*** Data for processing ***
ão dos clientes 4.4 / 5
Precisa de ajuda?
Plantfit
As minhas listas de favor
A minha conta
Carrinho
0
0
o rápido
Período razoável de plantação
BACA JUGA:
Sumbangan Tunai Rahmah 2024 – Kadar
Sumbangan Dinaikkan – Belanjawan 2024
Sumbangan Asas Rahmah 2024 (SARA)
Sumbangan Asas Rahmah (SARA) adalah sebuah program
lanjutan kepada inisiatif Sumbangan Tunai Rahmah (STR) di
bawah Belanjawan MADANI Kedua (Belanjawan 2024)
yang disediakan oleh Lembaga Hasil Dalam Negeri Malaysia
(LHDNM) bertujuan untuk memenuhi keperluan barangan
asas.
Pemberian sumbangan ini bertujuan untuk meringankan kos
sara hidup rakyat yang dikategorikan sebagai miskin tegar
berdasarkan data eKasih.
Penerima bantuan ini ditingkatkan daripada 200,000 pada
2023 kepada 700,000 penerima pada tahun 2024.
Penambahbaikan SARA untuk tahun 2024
*** End of Data for processing ***
*** Data for processing ***
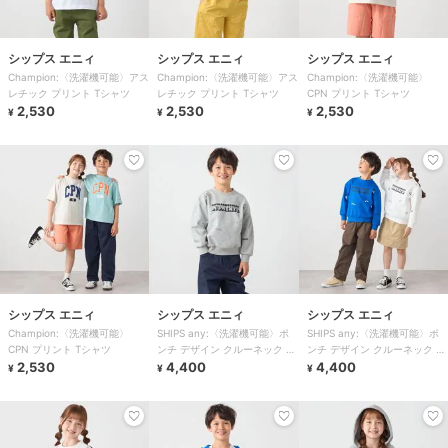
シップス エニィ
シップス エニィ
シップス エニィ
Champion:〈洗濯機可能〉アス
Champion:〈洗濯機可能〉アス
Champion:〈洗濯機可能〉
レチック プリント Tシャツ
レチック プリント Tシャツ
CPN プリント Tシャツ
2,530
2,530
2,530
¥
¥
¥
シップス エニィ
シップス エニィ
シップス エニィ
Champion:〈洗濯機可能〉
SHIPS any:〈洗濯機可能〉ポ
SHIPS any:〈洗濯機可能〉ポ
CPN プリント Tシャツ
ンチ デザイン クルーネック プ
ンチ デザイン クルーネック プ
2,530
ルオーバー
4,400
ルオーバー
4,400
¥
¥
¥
*** End of Data for processing ***
## Exercise
Answer with a number only: how many lines above have the word "Tunai"?

## Answer section
2